▸ **Description of the task**
The goal is a clean copy of all the data below, with pictures dropped and everything else retyped exactly.

▸ **Provided data**
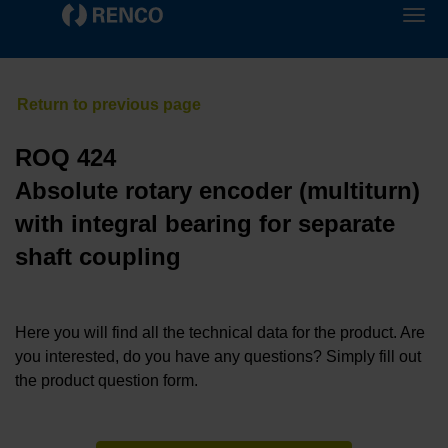
ROQ 424
Absolute rotary encoder (multiturn)
with integral bearing for separate
shaft coupling
Here you will find all the technical data for the product. Are
you interested, do you have any questions? Simply fill out
the product question form.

▸ **Written reply**
ROQ 424
Absolute rotary encoder (multiturn)
with integral bearing for separate
shaft coupling
Here you will find all the technical data for the product. Are
you interested, do you have any questions? Simply fill out
the product question form.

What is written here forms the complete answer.